----- Given data -----
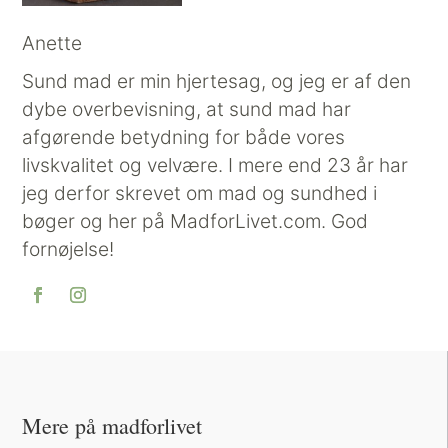
Anette
Sund mad er min hjertesag, og jeg er af den
dybe overbevisning, at sund mad har
afgørende betydning for både vores
livskvalitet og velvære. I mere end 23 år har
jeg derfor skrevet om mad og sundhed i
bøger og her på MadforLivet.com. God
fornøjelse!
Mere på madforlivet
-----
Write out the data precisely as given, excluding the pictures.

Anette
Sund mad er min hjertesag, og jeg er af den
dybe overbevisning, at sund mad har
afgørende betydning for både vores
livskvalitet og velvære. I mere end 23 år har
jeg derfor skrevet om mad og sundhed i
bøger og her på MadforLivet.com. God
fornøjelse!
Mere på madforlivet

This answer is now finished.